■ EXERCISE PROMPT ■
Where the data below shows a picture, leave that picture out and copy the rest exactly.

[PROVIDED RECORDS — start]

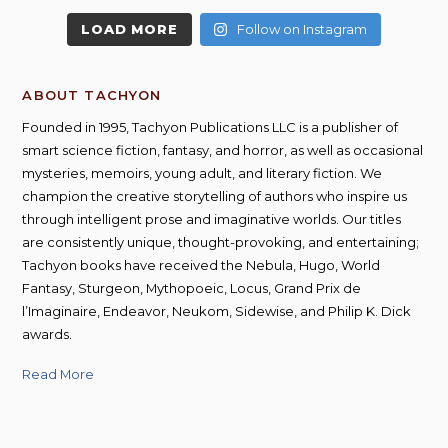
LOAD MORE
Follow on Instagram
ABOUT TACHYON
Founded in 1995, Tachyon Publications LLC is a publisher of
smart science fiction, fantasy, and horror, as well as occasional
mysteries, memoirs, young adult, and literary fiction. We
champion the creative storytelling of authors who inspire us
through intelligent prose and imaginative worlds. Our titles
are consistently unique, thought-provoking, and entertaining;
Tachyon books have received the Nebula, Hugo, World
Fantasy, Sturgeon, Mythopoeic, Locus, Grand Prix de
l’Imaginaire, Endeavor, Neukom, Sidewise, and Philip K. Dick
awards.
Read More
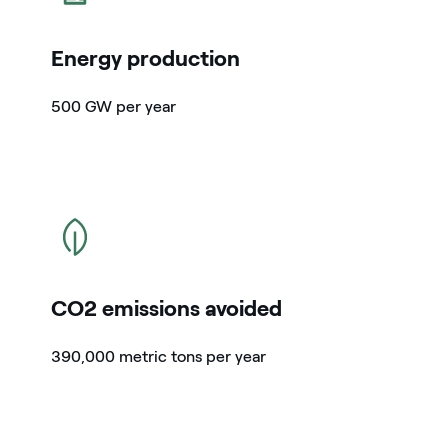
Energy production
500 GW per year
icon
CO2 emissions avoided
390,000 metric tons per year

[PROVIDED RECORDS — finish]

■ THE COMPLETED TASK ■
LOAD MORE
Follow on Instagram
ABOUT TACHYON
Founded in 1995, Tachyon Publications LLC is a publisher of
smart science fiction, fantasy, and horror, as well as occasional
mysteries, memoirs, young adult, and literary fiction. We
champion the creative storytelling of authors who inspire us
through intelligent prose and imaginative worlds. Our titles
are consistently unique, thought-provoking, and entertaining;
Tachyon books have received the Nebula, Hugo, World
Fantasy, Sturgeon, Mythopoeic, Locus, Grand Prix de
l’Imaginaire, Endeavor, Neukom, Sidewise, and Philip K. Dick
awards.
Read More
Energy production
500 GW per year
icon
CO2 emissions avoided
390,000 metric tons per year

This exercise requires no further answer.